[Opening Material for this exercise section]

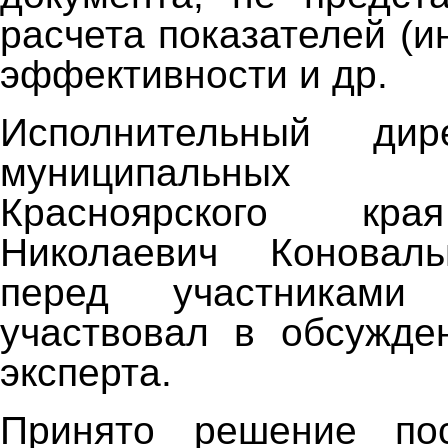
расчета показателей (и
эффективности и др.
Исполнительный дир
муниципальных о
Красноярского кра
Николаевич Коновал
перед участниками
участвовал в обсужде
эксперта.
Принято решение по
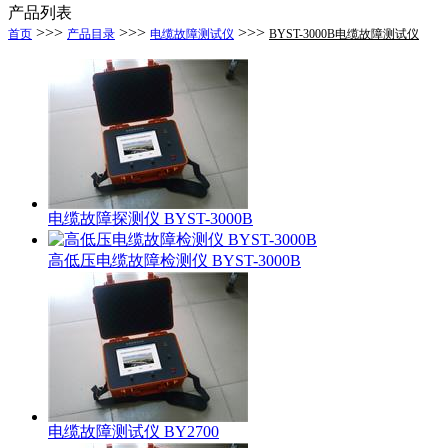
产品列表
>>>
>>>
>>>
首页
产品目录
电缆故障测试仪
BYST-3000B电缆故障测试仪
电缆故障探测仪 BYST-3000B
高低压电缆故障检测仪 BYST-3000B
电缆故障测试仪 BY2700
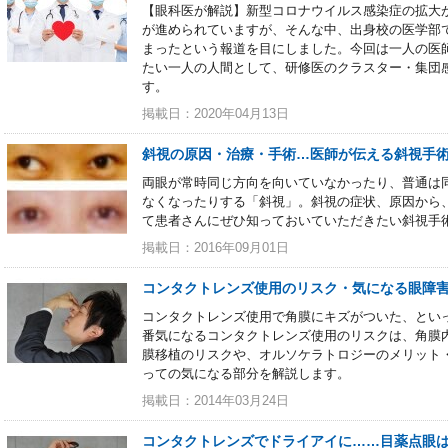
【眼科医が解説】新型コロナウイルス感染症の拡大
が進められていますが、そんな中、出身校の医学部
まったという報道を目にしました。今回は一人の医
たい一人の人間として、研修医のクラスター・集団
す。
掲載日：2020年04月13日
斜視の原因・治療・手術…医師が伝える斜視手
両眼が常時同じ方向を向いていなかったり、普通は
なくなったりする「斜視」。斜視の症状、原因から
て患者さんにぜひ知っておいていただきたい斜視手
掲載日：2016年09月01日
コンタクトレンズ使用のリスク・気になる眼障
コンタクトレンズ使用で角膜にキズがついた、とい
番気になるコンタクトレンズ使用のリスクは、角膜
膜移植のリスクや、オルソケラトロジーのメリット
っての気になる部分を解説します。
掲載日：2014年03月24日
コンタクトレンズでドライアイに……目薬点眼は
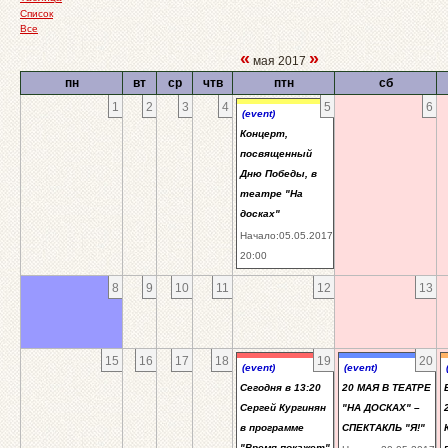
Список
Все
«
»
мая 2017
пн
вт
ср
чтв
птн
сб
1
2
3
4
5
6
(event)
Концерт,
посвященный
Дню Победы, в
театре "На
досках"
Начало:05.05.2017
20:00
8
9
10
11
12
13
15
16
17
18
19
20
(event)
(event)
Сегодня в 13:20
20 МАЯ В ТЕАТРЕ
Сергей Кургинян
"НА ДОСКАХ" –
в программе
СПЕКТАКЛЬ "Я!"
"Время покажет"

[Closing Material for this exercise section]

#### [Work request]
Copy the entire listing exactly but skip the pictures.

#### [Written solution]
расчета показателей (и
эффективности и др.
Исполнительный дир
муниципальных о
Красноярского кра
Николаевич Коновал
перед участниками
участвовал в обсужде
эксперта.
Принято решение по
产品列表
>>>
>>>
>>>
首页
产品目录
电缆故障测试仪
BYST-3000B电缆故障测试仪
电缆故障探测仪 BYST-3000B
高低压电缆故障检测仪 BYST-3000B
电缆故障测试仪 BY2700
【眼科医が解説】新型コロナウイルス感染症の拡大
が進められていますが、そんな中、出身校の医学部
まったという報道を目にしました。今回は一人の医
たい一人の人間として、研修医のクラスター・集団
す。
掲載日：2020年04月13日
斜視の原因・治療・手術…医師が伝える斜視手
両眼が常時同じ方向を向いていなかったり、普通は
なくなったりする「斜視」。斜視の症状、原因から
て患者さんにぜひ知っておいていただきたい斜視手
掲載日：2016年09月01日
コンタクトレンズ使用のリスク・気になる眼障
コンタクトレンズ使用で角膜にキズがついた、とい
番気になるコンタクトレンズ使用のリスクは、角膜
膜移植のリスクや、オルソケラトロジーのメリット
っての気になる部分を解説します。
掲載日：2014年03月24日
コンタクトレンズでドライアイに……目薬点眼は
Список
Все
«
»
мая 2017
пн
вт
ср
чтв
птн
сб
1
2
3
4
5
6
(event)
Концерт,
посвященный
Дню Победы, в
театре "На
досках"
Начало:05.05.2017
20:00
8
9
10
11
12
13
15
16
17
18
19
20
(event)
(event)
Сегодня в 13:20
20 МАЯ В ТЕАТРЕ
Сергей Кургинян
"НА ДОСКАХ" –
в программе
СПЕКТАКЛЬ "Я!"
"Время покажет"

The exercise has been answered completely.